How to tokenize a collection of text file?

Collapse
X
 
  • Time
  • Show
Clear All
new posts
  • 29294
    New Member
    • Aug 2013
    • 8

    How to tokenize a collection of text file?

    I am working on Information Retrieval field.For this project I need to Tokenize a collection of documents such as text files. I have done how to tokenize a string and one text file.but in the text file i am able to tokenize on the whitespace only,not able to work on hyphen or comma etc.So,I need the java code which will actually tokenize the character while getting , or - or ' etc for a collection of text files. pls help pls....
  • chaarmann
    Recognized Expert Contributor
    • Nov 2007
    • 785

    #2
    Just simply replace the whitespace " " in the code with a comma "," etc. to tokenize on other characters.
    But most likely you want all of the mentioned characters together to be a token separator. Then tokenize by using regular Expression:
    Code:
    String tokens[] = textString.split("[\\s\\-,']+".
    If you still have problems, then please show the code you have done so far here, so that we can improve and change it.

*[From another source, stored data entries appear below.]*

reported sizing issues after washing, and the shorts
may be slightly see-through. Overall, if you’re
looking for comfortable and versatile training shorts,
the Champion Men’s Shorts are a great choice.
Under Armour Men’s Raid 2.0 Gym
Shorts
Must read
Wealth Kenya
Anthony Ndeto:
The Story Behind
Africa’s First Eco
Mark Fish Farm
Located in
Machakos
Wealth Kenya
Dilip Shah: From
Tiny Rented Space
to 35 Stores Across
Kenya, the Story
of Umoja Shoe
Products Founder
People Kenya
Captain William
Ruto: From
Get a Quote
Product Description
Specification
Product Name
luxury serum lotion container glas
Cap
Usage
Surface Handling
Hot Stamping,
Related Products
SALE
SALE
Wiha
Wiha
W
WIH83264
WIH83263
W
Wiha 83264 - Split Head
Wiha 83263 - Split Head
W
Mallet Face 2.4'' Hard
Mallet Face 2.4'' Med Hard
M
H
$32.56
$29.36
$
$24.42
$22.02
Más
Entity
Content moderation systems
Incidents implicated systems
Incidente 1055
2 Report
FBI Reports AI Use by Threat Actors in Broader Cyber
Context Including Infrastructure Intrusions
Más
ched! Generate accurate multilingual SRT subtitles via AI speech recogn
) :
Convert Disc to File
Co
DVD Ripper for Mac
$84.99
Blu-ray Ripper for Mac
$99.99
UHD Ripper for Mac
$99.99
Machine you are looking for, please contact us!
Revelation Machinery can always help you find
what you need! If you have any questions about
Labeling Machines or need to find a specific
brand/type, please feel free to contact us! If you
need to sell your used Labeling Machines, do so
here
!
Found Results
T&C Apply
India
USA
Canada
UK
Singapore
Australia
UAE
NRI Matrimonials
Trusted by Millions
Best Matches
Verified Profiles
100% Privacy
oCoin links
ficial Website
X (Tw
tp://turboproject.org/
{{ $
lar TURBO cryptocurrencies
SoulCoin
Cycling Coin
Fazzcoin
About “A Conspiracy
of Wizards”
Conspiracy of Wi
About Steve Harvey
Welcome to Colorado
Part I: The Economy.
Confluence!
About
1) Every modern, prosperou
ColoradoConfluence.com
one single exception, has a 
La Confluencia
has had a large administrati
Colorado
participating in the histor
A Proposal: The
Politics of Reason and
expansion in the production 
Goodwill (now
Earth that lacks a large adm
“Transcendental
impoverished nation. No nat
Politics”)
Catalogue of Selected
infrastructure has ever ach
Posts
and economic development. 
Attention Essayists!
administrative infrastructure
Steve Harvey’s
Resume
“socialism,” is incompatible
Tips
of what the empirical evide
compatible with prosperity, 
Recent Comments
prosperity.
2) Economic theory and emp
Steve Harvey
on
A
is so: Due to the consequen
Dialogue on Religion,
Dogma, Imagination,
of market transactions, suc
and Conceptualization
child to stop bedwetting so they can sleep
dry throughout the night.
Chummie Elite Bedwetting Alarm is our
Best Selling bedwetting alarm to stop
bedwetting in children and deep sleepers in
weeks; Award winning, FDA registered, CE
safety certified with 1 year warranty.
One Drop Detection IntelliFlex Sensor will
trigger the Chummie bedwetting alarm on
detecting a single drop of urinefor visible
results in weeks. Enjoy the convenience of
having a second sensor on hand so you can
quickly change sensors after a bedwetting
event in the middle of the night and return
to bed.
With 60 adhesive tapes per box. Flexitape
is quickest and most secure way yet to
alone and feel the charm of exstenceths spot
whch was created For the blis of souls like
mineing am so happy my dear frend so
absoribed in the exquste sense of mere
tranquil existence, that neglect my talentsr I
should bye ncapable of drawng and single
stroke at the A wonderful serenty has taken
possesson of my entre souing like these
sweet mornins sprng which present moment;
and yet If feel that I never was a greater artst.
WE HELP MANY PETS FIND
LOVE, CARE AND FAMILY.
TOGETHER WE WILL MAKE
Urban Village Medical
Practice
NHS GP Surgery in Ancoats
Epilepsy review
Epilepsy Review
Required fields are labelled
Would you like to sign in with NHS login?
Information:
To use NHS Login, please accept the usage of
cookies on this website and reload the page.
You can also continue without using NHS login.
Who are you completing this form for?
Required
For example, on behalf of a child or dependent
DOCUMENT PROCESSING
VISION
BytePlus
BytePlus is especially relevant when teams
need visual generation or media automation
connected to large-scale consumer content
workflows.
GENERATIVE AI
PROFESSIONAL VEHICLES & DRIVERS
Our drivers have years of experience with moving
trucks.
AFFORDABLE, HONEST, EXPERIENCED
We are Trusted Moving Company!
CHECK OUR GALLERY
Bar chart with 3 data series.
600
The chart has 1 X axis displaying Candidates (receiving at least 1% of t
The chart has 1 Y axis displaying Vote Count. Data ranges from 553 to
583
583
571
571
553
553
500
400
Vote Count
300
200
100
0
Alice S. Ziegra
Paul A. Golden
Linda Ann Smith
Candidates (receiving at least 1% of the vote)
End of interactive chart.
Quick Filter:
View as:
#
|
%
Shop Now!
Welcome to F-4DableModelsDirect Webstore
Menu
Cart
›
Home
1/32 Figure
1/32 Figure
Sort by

    One tip: to get more and faster answers in general do NOT write "pls help pls". For me it makes the impression that you are in a hurry (abbreviation) and will not value any answer. It's clear that we are here to help you, but I feel pressure if you mention this self-speaking fact and emphasize it with two pleas. You are just lucky that I am in a very good mood right now, else I would not have answered you because of this sentence.

    Comment

    • 29294
      New Member
      • Aug 2013
      • 8

      #3
      thank you very much...I am able to tokenize the text file on getting white space and any other punctuation.Now I want to tokenize a collection of text files not only a single text file.
      I am attaching my code here.one error has occured and i am unable to find why actualy it is occuring.
      Attached Files

      Comment

      • chaarmann
        Recognized Expert Contributor
        • Nov 2007
        • 785

        #4
        Ok, here is the code from the file. I put it here directly using code tags instead of a text file, because then it's easier for others to read (and understand and providing help based on the line number). For the same reason, I cleaned up by removing commented-out code and then indented it properly.
        Cleaned-up original code:
        Code:
        package stemmer; 
        import java.util.*;  // Provides TreeMap, Iterator, Scanner  
        import java.io.*;    // Provides FileReader, FileNotFoundException  
        
        public class NewEmpty  
        {  
           public static void main(String[ ] args)  
           {  
        		Scanner br;  
        		   
        		//**READ THE DOCUMENTS**  
        		for (int x=0; x<Docs.length; x++)  
        		{  
        			br = new Scanner(new FileReader(Docs[x]));  				 
        		}
        		
        		try
        		{
        			String strLine= " ";
        			String filedata="";
        			while ( (strLine =br.readLine()) != null)
        			{
        				filedata+=strLine+" ";
        			}
        			StringTokenizer stk=new StringTokenizer(filedata," .,-'");
        			while(stk.hasMoreTokens())
        			{
        			   String token=stk.nextToken();
        			   System.out.println(token);
        			}
        			br.close();
        		}  
        		catch (Exception e)
        		{
        			System.err.println("Error: " + e.getMessage());
        		}
        
        		// Array of documents  
        		String Docs [] = {"words.txt", "words2.txt","words3.txt", "words4.txt",};  
        	} 
        }

        Comment

        • chaarmann
          Recognized Expert Contributor
          • Nov 2007
          • 785

          #5
          First, I wonder how it compiled at all. In line 39, you defined the string-array of docs that you want to loop through in line 12. So it must be defined BEFORE line 12

          Second, you open a text file for reading in your for-loop and assigning it to "br", but instead of parsing its content, you close the for-loop which will assign the next text file and so on, until you assign the last text file and then you parse only this last one. To fix the code, you must do all the parsing (line 17 to 36) inside the for-loop, not outside.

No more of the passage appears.